EXERCISE
Your answer must be every line of the data below that holds the string "white", copied exactly.

PROVIDED RECORDS
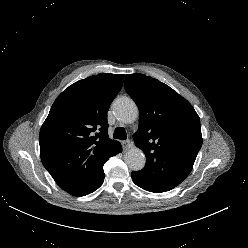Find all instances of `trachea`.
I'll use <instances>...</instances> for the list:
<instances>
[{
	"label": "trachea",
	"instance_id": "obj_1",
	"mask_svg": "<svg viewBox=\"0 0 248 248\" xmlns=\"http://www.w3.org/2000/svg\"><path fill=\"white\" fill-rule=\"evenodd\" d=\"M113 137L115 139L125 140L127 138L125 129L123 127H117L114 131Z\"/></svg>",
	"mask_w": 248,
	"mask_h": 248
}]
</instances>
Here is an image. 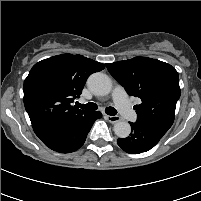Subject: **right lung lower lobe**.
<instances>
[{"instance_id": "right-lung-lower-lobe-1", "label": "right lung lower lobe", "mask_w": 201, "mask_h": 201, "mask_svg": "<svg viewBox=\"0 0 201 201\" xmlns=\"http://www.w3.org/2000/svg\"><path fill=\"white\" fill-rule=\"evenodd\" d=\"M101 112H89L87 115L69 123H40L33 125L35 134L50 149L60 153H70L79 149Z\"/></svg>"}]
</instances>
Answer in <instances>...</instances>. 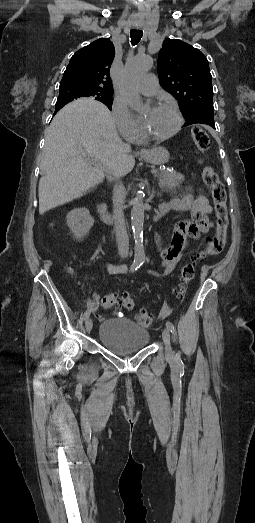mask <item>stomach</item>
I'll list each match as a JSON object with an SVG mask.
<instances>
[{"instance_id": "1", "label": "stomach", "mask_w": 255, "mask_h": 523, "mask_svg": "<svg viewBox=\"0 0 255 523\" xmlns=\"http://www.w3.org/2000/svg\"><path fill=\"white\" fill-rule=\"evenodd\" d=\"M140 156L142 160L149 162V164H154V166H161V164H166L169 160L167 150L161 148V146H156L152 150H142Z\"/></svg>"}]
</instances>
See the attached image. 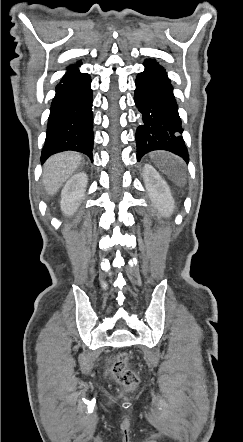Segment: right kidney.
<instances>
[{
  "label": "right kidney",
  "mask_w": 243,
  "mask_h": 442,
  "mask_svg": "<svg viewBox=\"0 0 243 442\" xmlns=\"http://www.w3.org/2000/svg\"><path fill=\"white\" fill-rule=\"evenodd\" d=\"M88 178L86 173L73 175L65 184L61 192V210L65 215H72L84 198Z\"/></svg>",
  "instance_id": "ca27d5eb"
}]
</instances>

ANSWER
	"mask_svg": "<svg viewBox=\"0 0 248 248\" xmlns=\"http://www.w3.org/2000/svg\"><path fill=\"white\" fill-rule=\"evenodd\" d=\"M113 137L115 139L125 140L127 138L125 129L123 127H117L114 131Z\"/></svg>",
[{"instance_id": "right-lung-lower-lobe-1", "label": "right lung lower lobe", "mask_w": 201, "mask_h": 201, "mask_svg": "<svg viewBox=\"0 0 201 201\" xmlns=\"http://www.w3.org/2000/svg\"><path fill=\"white\" fill-rule=\"evenodd\" d=\"M101 112H89L87 115L69 123H40L33 125L35 134L50 149L60 153H70L79 149Z\"/></svg>"}]
[{"instance_id": "1", "label": "stomach", "mask_w": 255, "mask_h": 523, "mask_svg": "<svg viewBox=\"0 0 255 523\" xmlns=\"http://www.w3.org/2000/svg\"><path fill=\"white\" fill-rule=\"evenodd\" d=\"M140 156L142 160L149 162V164H154V166H161V164H166L169 160L167 150L161 148V146H156L152 150H142Z\"/></svg>"}]
  "mask_svg": "<svg viewBox=\"0 0 243 442\" xmlns=\"http://www.w3.org/2000/svg\"><path fill=\"white\" fill-rule=\"evenodd\" d=\"M88 178L86 173L73 175L65 184L61 192V210L65 215H72L84 198Z\"/></svg>",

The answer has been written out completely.